« Evolving viruses | Main | The IT Security market will never be "mature" »
May 17, 2005
Microsoft OneCare: The Wrong Security Model
MS is to begin testing its new OneCare subscription model out on its employees. This is an automated update subscription service that includes security features such as anti-virus and anti-spyware updates.
OneCare has some in the security industry up in arms. They claim that it's wicked for MS to charge money to fix its own software; instead it should produce secure software to start with. Of course, this is absurd: no company or open source community on the planet produces secure software, and none ever will, just as no company will ever produce bug free software.
I think it's laudable that MS is trying to do something about security, but it is going about it the wrong way. The subscription model using signatures is flawed. It will not save MS from the problem of security failures, because signature-based systems are failure driven: an attack has to occur before the defenses can be developed, meaning there is a failure in security for every new attack. MS will still get hammered for failing to provide secure systems.
There are also major business and perceptiion problems with the signature-based subscription model. First, it creates competitive issues with existing security companies, and might get MS caught up in more anti-trust suits. Why go there if you don't have to?
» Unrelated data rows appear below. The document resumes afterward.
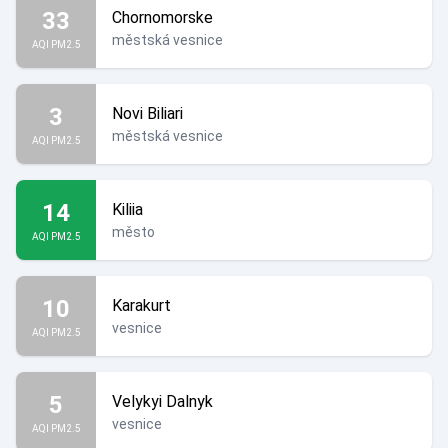
33
Chornomorske
městská vesnice
AQI PM2.5
3
Novi Biliari
městská vesnice
AQI PM2.5
14
Kiliia
město
AQI PM2.5
10
Karakurt
vesnice
AQI PM2.5
5
Velykyi Dalnyk
vesnice
AQI PM2.5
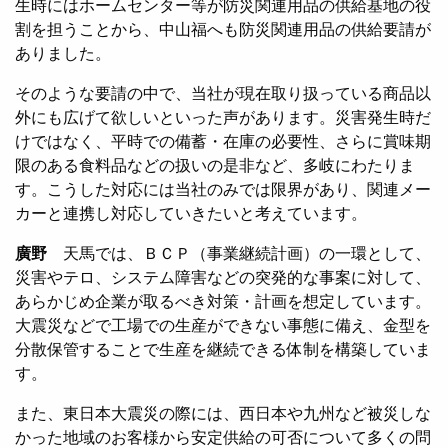
生時にはホームセンター等が防災関連用品の供給基地の役
割を担うことから、中山福へも防災関連用品の供給要請が
ありました。
そのような要請の中で、当社が現在取り扱っている商品以
外にも広げて欲しいといった声があります。災害発生時だ
けではなく、平時での備蓄・在庫の必要性、さらに賞味期
限のある食料品などの扱いの是非など、多岐にわたりま
す。こうした対応には当社のみでは限界があり、関連メー
カーと連携し対応していきたいと考えています。
廣野
天馬では、ＢＣＰ（事業継続計画）の一環として、
災害やテロ、システム障害などの突発的な事案に対して、
あらかじめ企業が取るべき対策・計画を想定しています。
大震災などで工場での生産ができない事態に備え、金型を
分散保管することで生産を継続できる体制を構築していま
す。
また、東日本大震災の際には、西日本や九州など被災しな
かった地域のお客様から安定供給の可否について多くの問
Second, it creates the potential for a conflict of interest: if MS wants to ensure that everyone uses its subscription service, then it will have incentive to avoid fixing root causes (when such a thing is possible) because it will want its customers to absolutely need its service. For example, if MS could implement technology that (without sigantures) effectively deals with most malware, would it? If it did, that would make OneCare much less attractive and MS could lose subscribers, so it would have an incentive not to implement the non-signature technology.
I think it would be much better for MS and its customers if, instead of doing security the old signature-based way, through OneCare, it implemented new and effective protection mechanisms that didn't require updates (and these do exist!). Then they would sidestep all the legal issues, the trust issues, the problems of continual failure, and consequently, profoundly change the way security for MS systems is perceived.